The Bureau of Labor Statistics projects that the field of computer and information technology will add more than 500,000 new jobs by 2026, an increase of 13%. In addition to strong job prospects, qualified IT professionals command median salaries of $85,000; computer hardware engineers topped $115,000.
In addition to strong job prospects, qualified IT professionals command median salaries of $85,000; computer hardware engineers topped $115,000.
The most specialized, lucrative positions in this industry require a master's degree in computer engineering or related area. These master's programs combine theoretical instruction in concepts like probability, wireless communication, and electromagnetism with practical skill development related to circuitry, optics, and digital signals. With a master's degree, you will have the requisite training to enter and advance in computer engineering and information technology.
While you qualify for entry-level roles in computer engineering with a bachelor's degree, a master's can prepare you for management positions and high-paying jobs at larger firms. A master's degree can also serve as a first step to doctoral studies and careers in higher education as a teacher or researcher.

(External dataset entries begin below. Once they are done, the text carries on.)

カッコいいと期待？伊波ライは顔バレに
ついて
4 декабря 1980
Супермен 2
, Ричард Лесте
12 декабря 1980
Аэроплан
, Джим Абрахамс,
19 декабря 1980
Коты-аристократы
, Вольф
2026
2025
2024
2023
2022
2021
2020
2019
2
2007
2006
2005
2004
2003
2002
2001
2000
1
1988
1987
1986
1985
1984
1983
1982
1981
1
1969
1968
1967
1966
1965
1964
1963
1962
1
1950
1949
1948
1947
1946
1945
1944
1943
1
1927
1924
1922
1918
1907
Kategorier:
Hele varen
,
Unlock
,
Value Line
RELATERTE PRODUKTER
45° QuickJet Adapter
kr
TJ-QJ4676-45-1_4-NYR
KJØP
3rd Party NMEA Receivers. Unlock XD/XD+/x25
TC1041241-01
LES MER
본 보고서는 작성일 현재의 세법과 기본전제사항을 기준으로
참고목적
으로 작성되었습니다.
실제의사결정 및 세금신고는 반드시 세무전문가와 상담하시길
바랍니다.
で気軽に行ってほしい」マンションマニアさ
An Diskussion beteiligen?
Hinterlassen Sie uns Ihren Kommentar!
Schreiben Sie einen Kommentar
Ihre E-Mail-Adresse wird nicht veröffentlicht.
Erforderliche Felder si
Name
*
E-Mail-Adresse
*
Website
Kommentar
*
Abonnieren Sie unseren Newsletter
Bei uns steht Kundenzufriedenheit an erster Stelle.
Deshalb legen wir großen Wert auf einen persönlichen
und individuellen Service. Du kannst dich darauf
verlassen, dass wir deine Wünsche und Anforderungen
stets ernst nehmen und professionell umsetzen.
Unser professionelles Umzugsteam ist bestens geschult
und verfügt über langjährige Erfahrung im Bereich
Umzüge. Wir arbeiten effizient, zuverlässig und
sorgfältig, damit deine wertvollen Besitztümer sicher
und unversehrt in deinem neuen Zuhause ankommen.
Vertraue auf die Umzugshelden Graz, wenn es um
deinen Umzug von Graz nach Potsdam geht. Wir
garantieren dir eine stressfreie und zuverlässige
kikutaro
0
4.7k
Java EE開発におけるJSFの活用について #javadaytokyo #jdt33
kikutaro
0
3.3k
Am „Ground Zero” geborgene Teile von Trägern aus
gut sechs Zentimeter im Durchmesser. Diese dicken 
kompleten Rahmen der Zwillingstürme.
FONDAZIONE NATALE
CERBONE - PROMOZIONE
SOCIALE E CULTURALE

If you recently graduated college, you may want to consider on-campus programs, where the in-person classroom structure will feel familiar. Established professionals looking to change industries or advance their careers might instead prefer online programs; distance learning allows you the flexibility to keep your current job while continuing your education.
Most students in computer engineering master's programs already hold a bachelor's degree in computer science or a related field. As such, these programs often skip over foundational coursework and move directly to in-depth examination of more advanced subjects like next-generation telecommunication technologies, microprocessors for robotic systems, and the principles of microwave circuits.
In addition to coursework, many of these programs offer career services, which may place you in an internship to develop practical experience in computer engineering. Your program may also maintain connections with alumni to help create mentorship matches or facilitate job opportunities. Your classmates and instructors form the backbone of a professional network that can benefit you throughout your career.
What Can I Do with a Master's in Computer Engineering?
A computer engineering degree equips you with the skills and knowledge necessary to succeed in several professional roles, including as a computer hardware engineer, computer or information system manager, or academic researcher. All these roles demand strong analytical, problem-solving skills.
- Computer Hardware Engineer
Computer hardware engineers design computer systems and components, including circuit boards, processors, and routers. They often conduct their research and device-testing in laboratory settings, usually for private companies. While a bachelor's can qualify you for entry-level roles, specialized positions often require a computer engineering master's degree.
Median Annual Salary: $115,120
Projected Growth Rate: 5%
- Computer or Information Systems Manager
Computer and information systems managers oversee the computer-related activities of an organization. They may work as the chief information officer for a non-technology company or direct a specific facet of the work of a firm involved in research and production of hardware. Most managers hold a graduate degree.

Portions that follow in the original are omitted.